Another thing I expect to happen is: actual AI art. I don't think this has happened yet. There has not yet been an AI equivalent of the Pictoralists.
AI art is art if the AI is used by a human being as a tool to communicate what art communicates, to do what art does. Art, I guess, does many things. It entertains, informs in a way, but also communicates matters of the emotional and spiritual aspect of human existence -- of consciousness -- that can't be communicated well in other ways. If someone uses AI as a tool to do that, it's art.
A lot of what we see today coming out of AI models is I think correctly called "slop" because it is not that. There's no artistic intention or craft behind it.
BTW I'd argue that "slop" exists in the realm of music, literature, painting, and other arts made with traditional methods too. For centuries there's been low-effort smutty pulp fiction, crappy imitative pop music, and gimmicky low-effort painting. Those things are slop made with lower-tech tools. A pretentious gimmicky painting where someone threw some paint at a wall has less artistic merit than a photograph that someone composed with care to communicate something.
Edit: people said this about writing too!
https://www.anthologialitt.com/post/the-god-thoth-and-the-in...
I'm not bashing people for being skeptical of AI and worrying about its effects on the arts. There are, like I said, very valid points, especially about the ability of artists to make a living and the effect AI "slop" can have on the population. I just think we have been here before, many times.
You narrowed down the important aspect: personal freedom. It's not about AI, or cameras, or samplers, or synthesizers, or automated this or that, it's about giving people the freedom to do an activity how they want. It's terribly sad that others cry for the removal of this freedom and brand it as some noble cause.
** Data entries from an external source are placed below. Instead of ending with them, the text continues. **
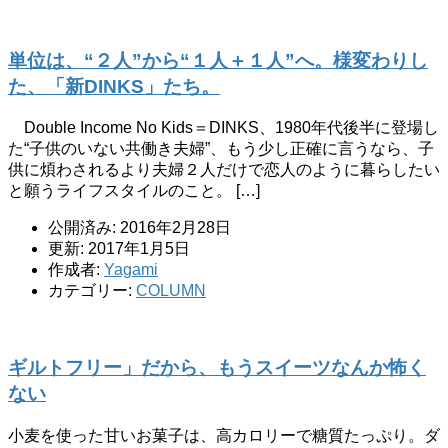
単位は、“２人”から“１人＋１人”へ。様変わりし
た、「新DINKS」たち。
Double Income No Kids＝DINKS、1980年代後半に登場し
た“子供のいない共働き夫婦”、もう少し正確に言うなら、子
供に煩わされるより夫婦２人だけで恋人のように暮らしたい
と願うライフスタイルのこと。 […]
公開済み: 2016年2月28日
更新: 2017年1月5日
作成者:
Yagami
カテゴリー:
COLUMN
ギルトフリー」だから、もうスイーツなんか怖く
ない
小麦を使った甘いお菓子は、高カロリーで糖質たっぷり。ダ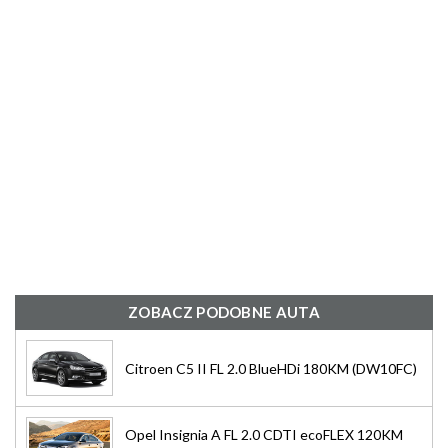
ZOBACZ PODOBNE AUTA
Citroen C5 II FL 2.0 BlueHDi 180KM (DW10FC)
Opel Insignia A FL 2.0 CDTI ecoFLEX 120KM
People all over the world are making great art. How do I find it in an ocean of human-made mediocrity and now AI-churned slop? How do we discover new artists?
I sometimes go looking for new writers and new music. It's very time consuming. I'll spend hours and hours to find maybe one new piece I like. Most of that time is sifting through stuff that's just unremarkable.
Social media used to help, but now social media is just a flood of dreck.
AI is making this problem worse, but not exactly for the reason the AI bashers say. It's not that AI makes art obsolete or that AI can't be used to make real art. It's the AI makes it so easy to make dreck, it's flooding the zone even more.